Content starts

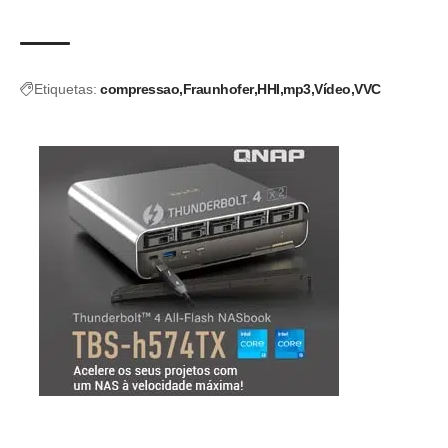
Etiquetas:
compressao
Fraunhofer
HHI
mp3
Vídeo
VVC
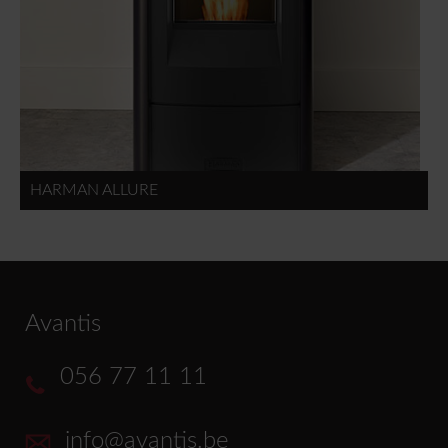
HARMAN ALLURE
Avantis
056 77 11 11
info@avantis.be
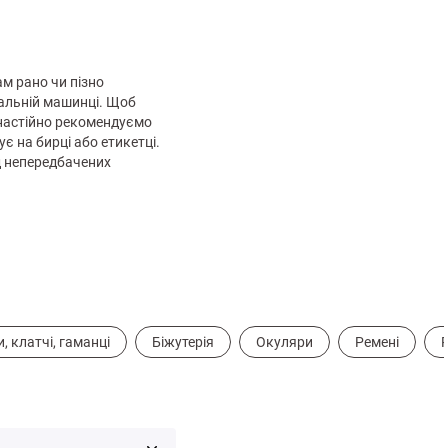
м рано чи пізно
ральній машинці. Щоб
 настійно рекомендуємо
 на бирці або етикетці.
д непередбачених
, клатчі, гаманці
Біжутерія
Окуляри
Ремені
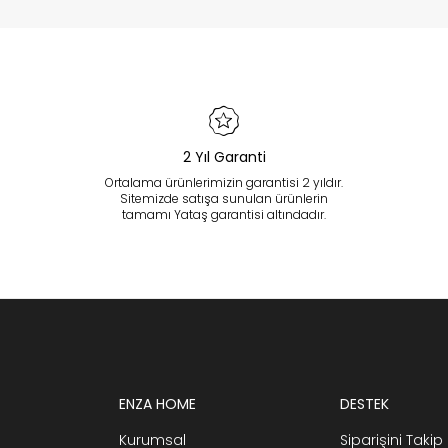
2 Yıl Garanti
Ortalama ürünlerimizin garantisi 2 yıldır.
Sitemizde satışa sunulan ürünlerin
tamamı Yataş garantisi altındadır.
ENZA HOME
DESTEK
Kurumsal
Siparişini Takip 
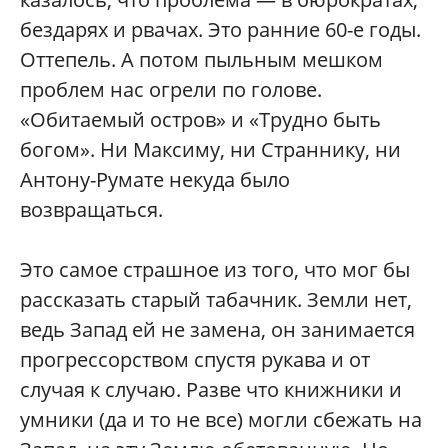
бездарях и рвачах. Это ранние 60-е годы.
Оттепель. А потом пыльным мешком
проблем нас огрели по голове.
«Обитаемый остров» и «Трудно быть
богом». Ни Максиму, ни Страннику, ни
Антону-Румате некуда было
возвращаться.
Это самое страшное из того, что мог бы
рассказать старый табачник. Земли нет,
ведь Запад ей не замена, он занимается
прогрессорством спустя рукава и от
случая к случаю. Разве что книжники и
умники (да и то не все) могли сбежать на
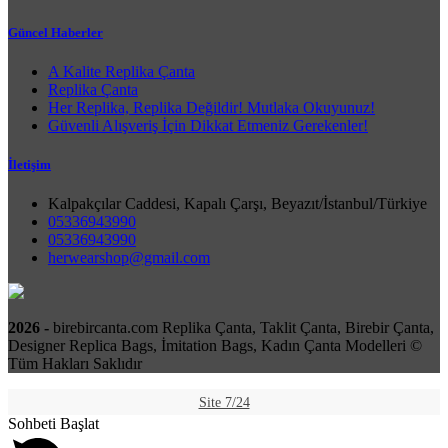
Güncel Haberler
A Kalite Replika Çanta
Replika Çanta
Her Replika, Replika Değildir! Mutlaka Okuyunuz!
Güvenli Alışveriş İçin Dikkat Etmeniz Gerekenler!
İletişim
Kalpakçılar Caddesi, Kapalı Çarşı, Beyazıt/İstanbul/Türkiye
05336943990
05336943990
herwearshop@gmail.com
2026 -
birebircanta.com Replika Çanta, Taklit Çanta, Birebir Çanta,
Designer Replica Bags, İmitation Bags, Kadın Çanta Modelleri ©
Tüm Hakları Saklıdır
Site 7/24
Sohbeti Başlat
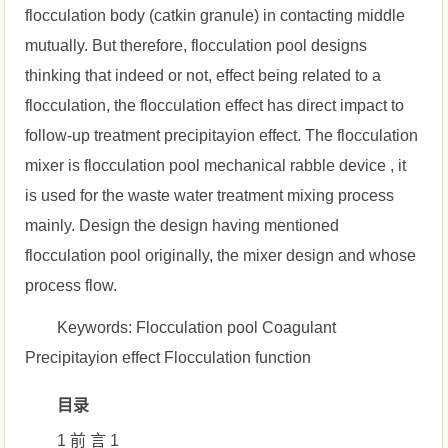
flocculation body (catkin granule) in contacting middle
mutually. But therefore, flocculation pool designs
thinking that indeed or not, effect being related to a
flocculation, the flocculation effect has direct impact to
follow-up treatment precipitayion effect. The flocculation
mixer is flocculation pool mechanical rabble device , it
is used for the waste water treatment mixing process
mainly. Design the design having mentioned
flocculation pool originally, the mixer design and whose
process flow.
Keywords: Flocculation pool Coagulant
Precipitayion effect Flocculation function
目录
1 前 言 1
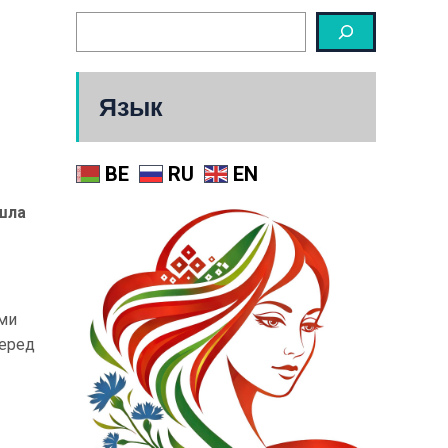
Язык
BE
RU
EN
шла
еми
перед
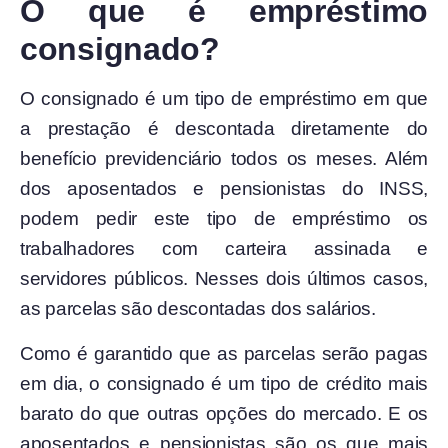
O que é empréstimo
consignado?
O consignado é um tipo de empréstimo em que
a prestação é descontada diretamente do
benefício previdenciário todos os meses. Além
dos aposentados e pensionistas do INSS,
podem pedir este tipo de empréstimo os
trabalhadores com carteira assinada e
servidores públicos. Nesses dois últimos casos,
as parcelas são descontadas dos salários.
Como é garantido que as parcelas serão pagas
em dia, o consignado é um tipo de crédito mais
barato do que outras opções do mercado. E os
aposentados e pensionistas são os que mais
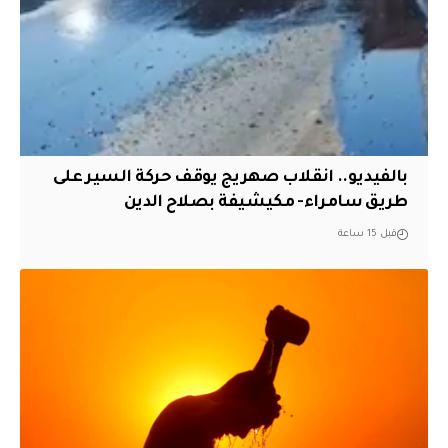
بالفيديو.. انقلاب صهريج يوقف حركة السير على
طريق سامراء- مكيشيفة بصلاح الدين
قبل 15 ساعة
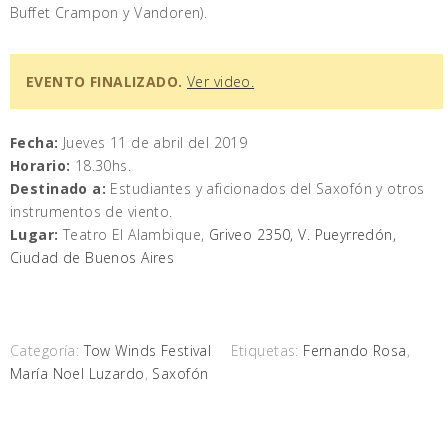
Buffet Crampon y Vandoren).
EVENTO FINALIZADO.
Ver video.
Fecha:
Jueves 11 de abril del 2019
Horario:
18.30hs.
Destinado a:
Estudiantes y aficionados del Saxofón y otros
instrumentos de viento.
Lugar:
Teatro El Alambique,
Griveo 2350, V. Pueyrredón,
Ciudad de Buenos Aires
Categoría:
Tow Winds Festival
Etiquetas:
Fernando Rosa
,
María Noel Luzardo
,
Saxofón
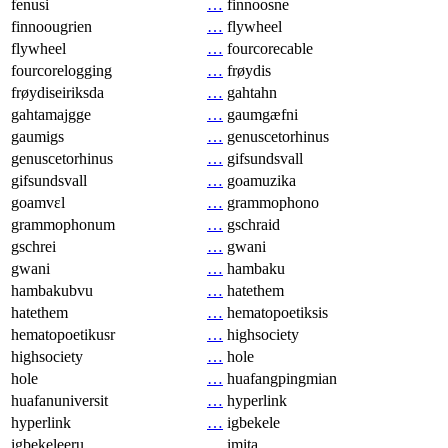
fenusi
…
finnoosne
finnoougrien
…
flywheel
flywheel
…
fourcorecable
fourcorelogging
…
frøydis
frøydiseiriksda
…
gahtahn
gahtamajgge
…
gaumgæfni
gaumigs
…
genuscetorhinus
genuscetorhinus
…
gifsundsvall
gifsundsvall
…
goamuzika
goamvɛl
…
grammophono
grammophonum
…
gschraid
gschrei
…
gwani
gwani
…
hambaku
hambakubvu
…
hatethem
hatethem
…
hematopoetiksis
hematopoetikusr
…
highsociety
highsociety
…
hole
hole
…
huafangpingmian
huafanuniversit
…
hyperlink
hyperlink
…
igbekele
igbekeleeru
…
imita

Content ends

_About this task_. Without any pictures, return the material above exactly.

_Finished task_.
Etiquetas:
compressao
Fraunhofer
HHI
mp3
Vídeo
VVC
HARMAN ALLURE
Avantis
056 77 11 11
info@avantis.be
м рано чи пізно
ральній машинці. Щоб
 настійно рекомендуємо
 на бирці або етикетці.
д непередбачених
, клатчі, гаманці
Біжутерія
Окуляри
Ремені
2 Yıl Garanti
Ortalama ürünlerimizin garantisi 2 yıldır.
Sitemizde satışa sunulan ürünlerin
tamamı Yataş garantisi altındadır.
ENZA HOME
DESTEK
Kurumsal
Siparişini Takip 
бездарях и рвачах. Это ранние 60-е годы.
Оттепель. А потом пыльным мешком
проблем нас огрели по голове.
«Обитаемый остров» и «Трудно быть
богом». Ни Максиму, ни Страннику, ни
Антону-Румате некуда было
возвращаться.
Это самое страшное из того, что мог бы
рассказать старый табачник. Земли нет,
ведь Запад ей не замена, он занимается
прогрессорством спустя рукава и от
случая к случаю. Разве что книжники и
умники (да и то не все) могли сбежать на
Güncel Haberler
A Kalite Replika Çanta
Replika Çanta
Her Replika, Replika Değildir! Mutlaka Okuyunuz!
Güvenli Alışveriş İçin Dikkat Etmeniz Gerekenler!
İletişim
Kalpakçılar Caddesi, Kapalı Çarşı, Beyazıt/İstanbul/Türkiye
05336943990
05336943990
herwearshop@gmail.com
2026 -
birebircanta.com Replika Çanta, Taklit Çanta, Birebir Çanta,
Designer Replica Bags, İmitation Bags, Kadın Çanta Modelleri ©
Tüm Hakları Saklıdır
Site 7/24
Sohbeti Başlat
flocculation body (catkin granule) in contacting middle
mutually. But therefore, flocculation pool designs
thinking that indeed or not, effect being related to a
flocculation, the flocculation effect has direct impact to
follow-up treatment precipitayion effect. The flocculation
mixer is flocculation pool mechanical rabble device , it
is used for the waste water treatment mixing process
mainly. Design the design having mentioned
flocculation pool originally, the mixer design and whose
process flow.
Keywords: Flocculation pool Coagulant
Precipitayion effect Flocculation function
目录
1 前 言 1
Язык
BE
RU
EN
шла
еми
перед
O que é empréstimo
consignado?
O consignado é um tipo de empréstimo em que
a prestação é descontada diretamente do
benefício previdenciário todos os meses. Além
dos aposentados e pensionistas do INSS,
podem pedir este tipo de empréstimo os
trabalhadores com carteira assinada e
servidores públicos. Nesses dois últimos casos,
as parcelas são descontadas dos salários.
Como é garantido que as parcelas serão pagas
em dia, o consignado é um tipo de crédito mais
barato do que outras opções do mercado. E os
aposentados e pensionistas são os que mais
بالفيديو.. انقلاب صهريج يوقف حركة السير على
طريق سامراء- مكيشيفة بصلاح الدين
قبل 15 ساعة
Buffet Crampon y Vandoren).
EVENTO FINALIZADO.
Ver video.
Fecha:
Jueves 11 de abril del 2019
Horario:
18.30hs.
Destinado a:
Estudiantes y aficionados del Saxofón y otros
instrumentos de viento.
Lugar:
Teatro El Alambique,
Griveo 2350, V. Pueyrredón,
Ciudad de Buenos Aires
Categoría:
Tow Winds Festival
Etiquetas:
Fernando Rosa
,
María Noel Luzardo
,
Saxofón
fenusi
…
finnoosne
finnoougrien
…
flywheel
flywheel
…
fourcorecable
fourcorelogging
…
frøydis
frøydiseiriksda
…
gahtahn
gahtamajgge
…
gaumgæfni
gaumigs
…
genuscetorhinus
genuscetorhinus
…
gifsundsvall
gifsundsvall
…
goamuzika
goamvɛl
…
grammophono
grammophonum
…
gschraid
gschrei
…
gwani
gwani
…
hambaku
hambakubvu
…
hatethem
hatethem
…
hematopoetiksis
hematopoetikusr
…
highsociety
highsociety
…
hole
hole
…
huafangpingmian
huafanuniversit
…
hyperlink
hyperlink
…
igbekele
igbekeleeru
…
imita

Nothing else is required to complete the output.